Warum ausgerechnet eine Ballerina feministisch sein soll, erläuterte Antin in einem Interview mit Howard N. Fox: „Ballett ist schon absurd, oder? Ganz ehrlich, es ist lächerlich. Blanker Unsinn. Klar, es hat etwas Hübsches, aber was macht das schon? Das gilt auch für Eiskunstlauf – hübsch und absurd. Trotzdem gingen wir ständig zu den Aufführungen des Ballets Russes [...]“

Durch die Verknüpfung persönlicher Erinnerungen mit historischer Fiktion inszeniert Antin Vilna Nights (1993-97) ein Kriegsszenario in Vilnius, das einst die größte jüdische Gemeinde Europas beherbergte, bevor diese im Zweiten Weltkrieg ausgelöscht wurde. Drei Rückprojektionen zeigen die Ruinen des jüdischen Ghettos von Vilnius und erinnern so an die „Geister“ seiner ermordeten Bewohner/innen.

Vilna Nights ist eine filmische Installation, bestehend aus einem Bühnenbild und drei Rückprojektionen, die die eingestürzten Bauten des jüdischen Ghettos der Hauptstadt Litauens darstellen. Hier beschäftigt sich Antin explizit mit Motiven osteuropäischer Juden während des Zweiten Weltkriegs und der Massenvernichtung. Sie öffnet drei Fenster in zerbombten Gebäuden, umgeben von Trümmern, durch die die Besucher/innen, die Geister der Verschwundenen sehen, die ihr unterbrochenes Leben weiterleben. Jede Vignette zeigt die drei Lebensphasen und versetzt diese Geister des Verlusts nach Vilnius. In die Mauern des Untergeschosses im Mudam gefasst, wirkt die im Dunkeln gehaltene flimmernde Installation gespenstisch.

Fürsorge und Widerstand entfalten sich in der Serie The Angel of Mercy (1977) anhand der Figur der Krankenschwester Eleanor Nightingale – inspiriert an Florence Nightingale, der Begründerin der modernen Krankenpflege während des Krimkrieges. Eine weiße Schwesternkluft baumelt wehend an einer Wand. Ein Raum mit dem Titel Admiration ist schließlich jenen Frauen gewidmet, die Antins Leben und künstlerisches Schaffen maßgeblich geprägt haben. Feministische Künstlerinnen aus ihrem Umfeld, wie Kathy Acker, Carolee Schneemann oder Martha Rosler – alle aktiv im New York der 1970er Jahre – aber auch Rochelle Owens, Hannah Weiner oder Amy Goldin waren aus Antins Sicht nie ausreichend in der Kunstwelt sichtbar, geschweige denn anerkannt. Den persönlichen Gegenständen dieser Frauen sind Karteikarten zugeordnet, die eine stille, persönliche Würdigung formulieren.

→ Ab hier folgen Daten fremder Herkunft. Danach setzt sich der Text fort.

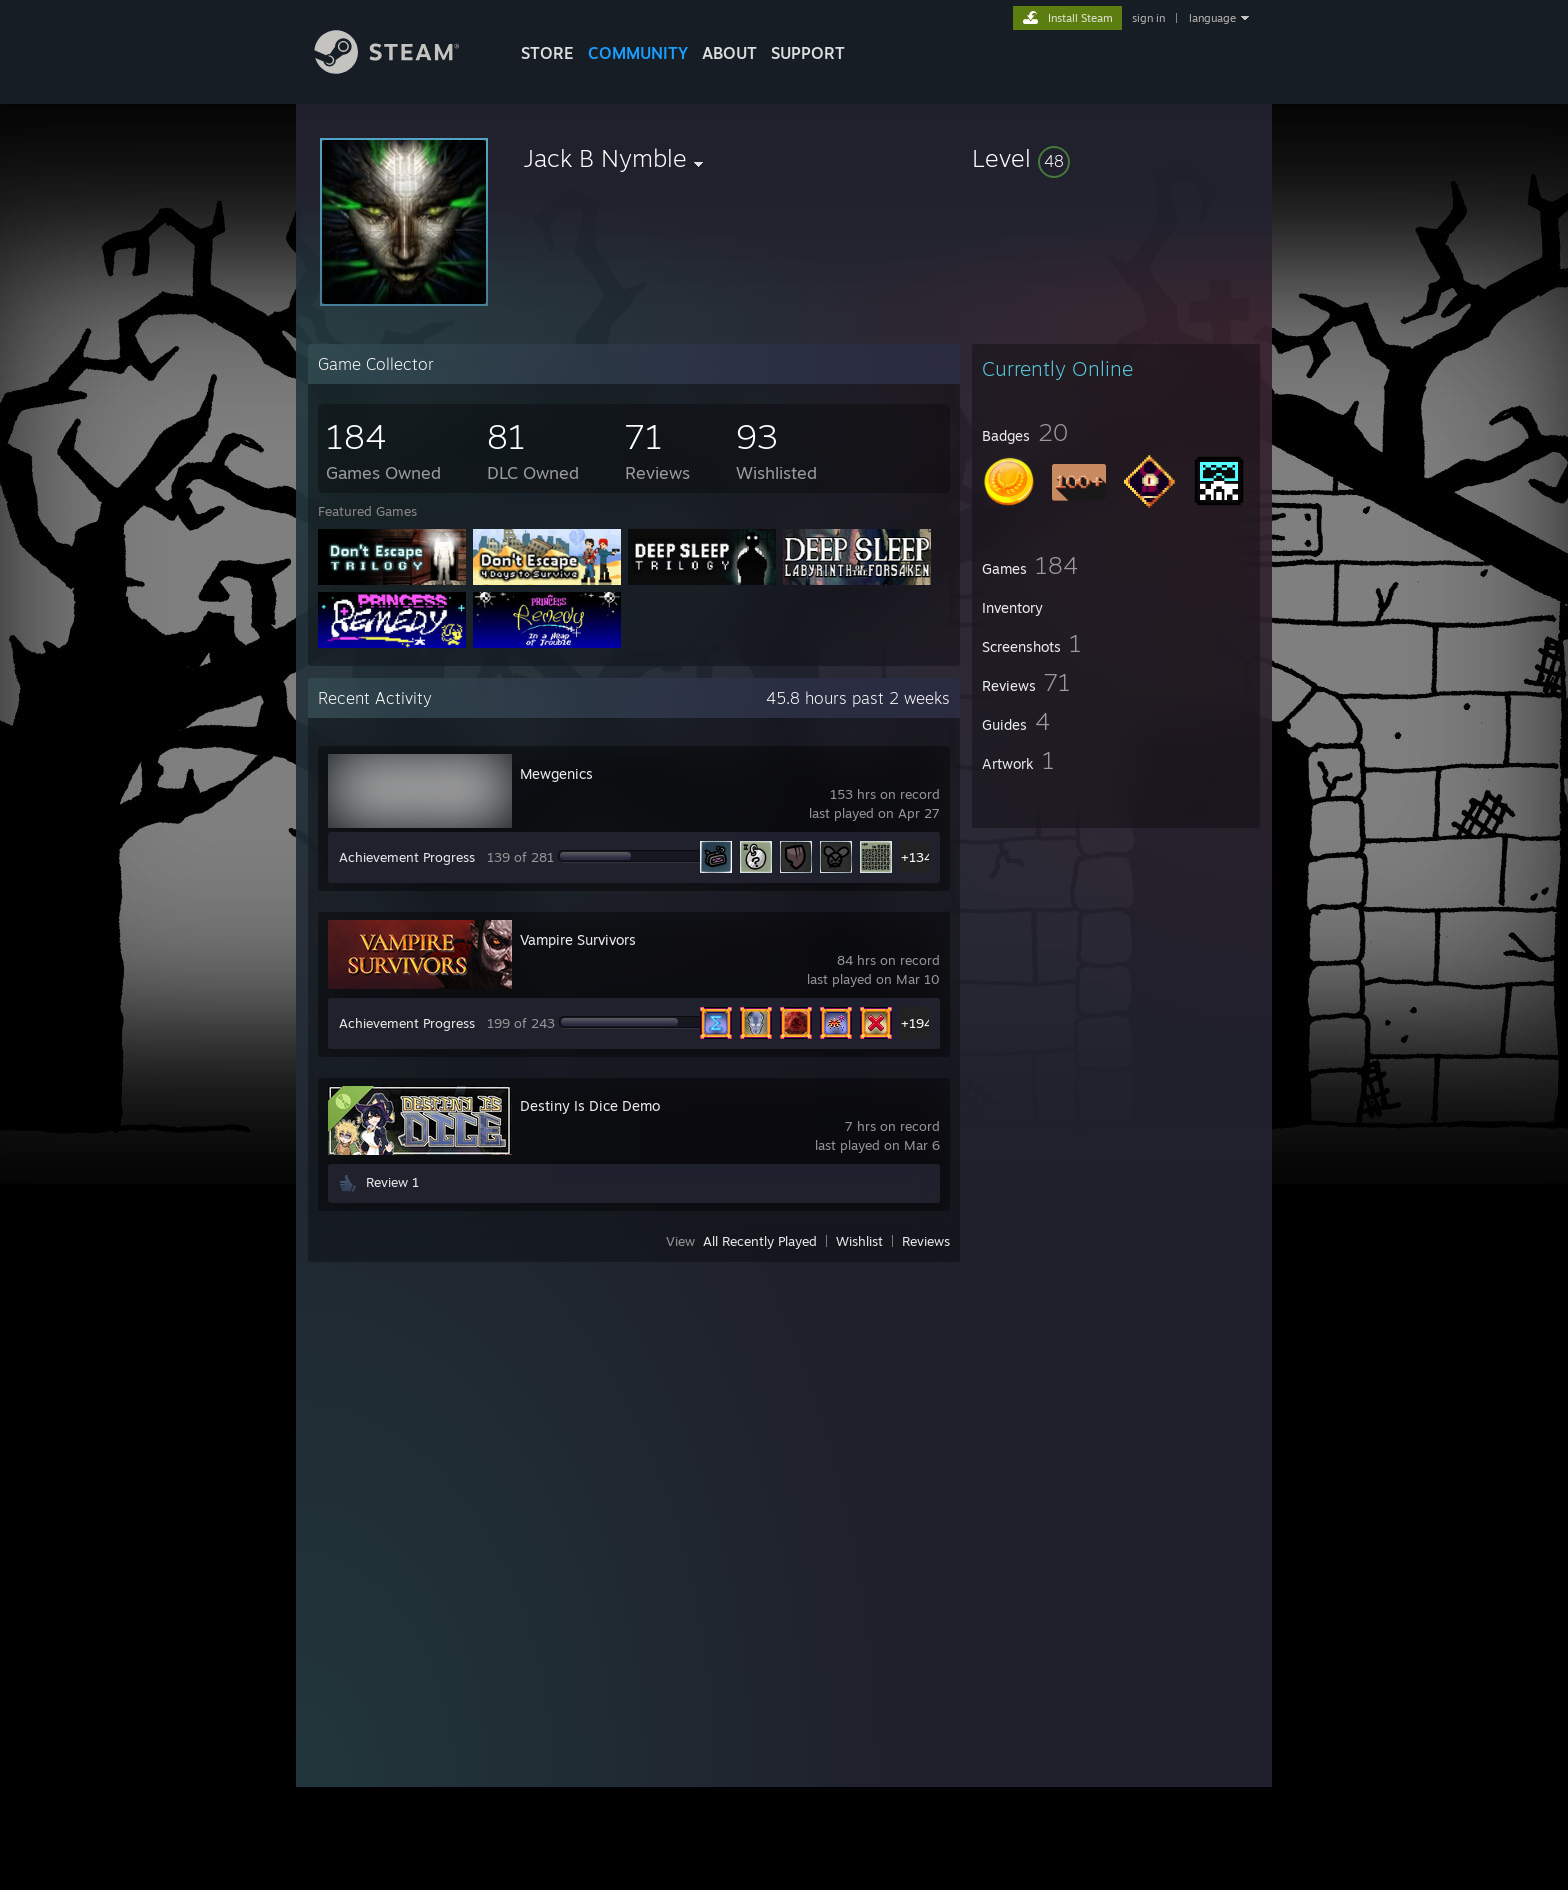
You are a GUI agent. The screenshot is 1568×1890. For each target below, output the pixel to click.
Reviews (926, 1241)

Diese tritt in einen Dialog mit Domestic Peace (1971-72), dem letzten Teil der Retrospektive, der einer Schlüsselfigur in Antins Leben gewidmet ist: ihrer Mutter. In den 1990er Jahren wurde die Sterblichkeit zu einem wichtigen Thema in Antins späteren Filmen, was zum Teil auf die langjährige Krankheit ihrer Mutter zurückzuführen war, die Antin tief bewegte. Sie berichtet, dass ihre Mutter, als sie an Alzheimer starb, ihr Englisch verlor und ihr Jiddisch, die Sprache ihrer Kindheit, zurückkehrte.

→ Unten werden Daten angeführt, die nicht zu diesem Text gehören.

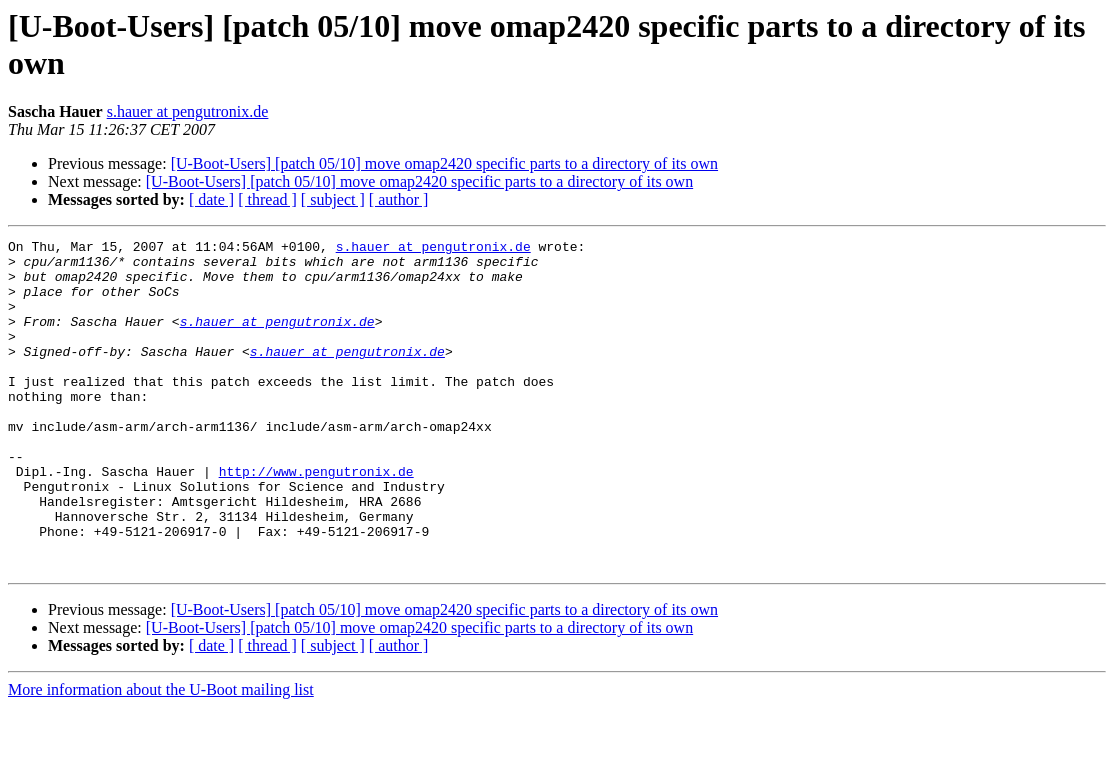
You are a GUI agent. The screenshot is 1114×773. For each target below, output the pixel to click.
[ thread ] (267, 199)
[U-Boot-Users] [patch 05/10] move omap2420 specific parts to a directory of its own (444, 163)
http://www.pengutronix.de (316, 519)
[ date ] (211, 199)
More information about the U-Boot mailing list (161, 755)
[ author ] (399, 199)
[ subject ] (333, 199)
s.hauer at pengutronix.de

Eleanor Antin. A Retrospective dokumentiert so Antins über fünfzigjährige künstlerische Laufbahn aus unterschiedlichen Blickwinkeln und hebt dabei die bleibende Wirkung ihres Werks hervor. Die Schau illustriert die Vielschichtigkeit ihres Œuvres. Während ihre 100 Boots nach wie vor fesseln, mutet der Ballerina-Raum etwas kitschig an, ihre nackten Selbstporträts wirken dagegen mutig-verstörend, Vilna Nights unheimlich wie eine Heimsuchung, die Geister der Vergangenheit heraufbeschwörend: ein Mix einer vielseitig wirkenden, feministischen Künstlerin, deren Schaffen im Mudam zu Recht Raum gegeben wird.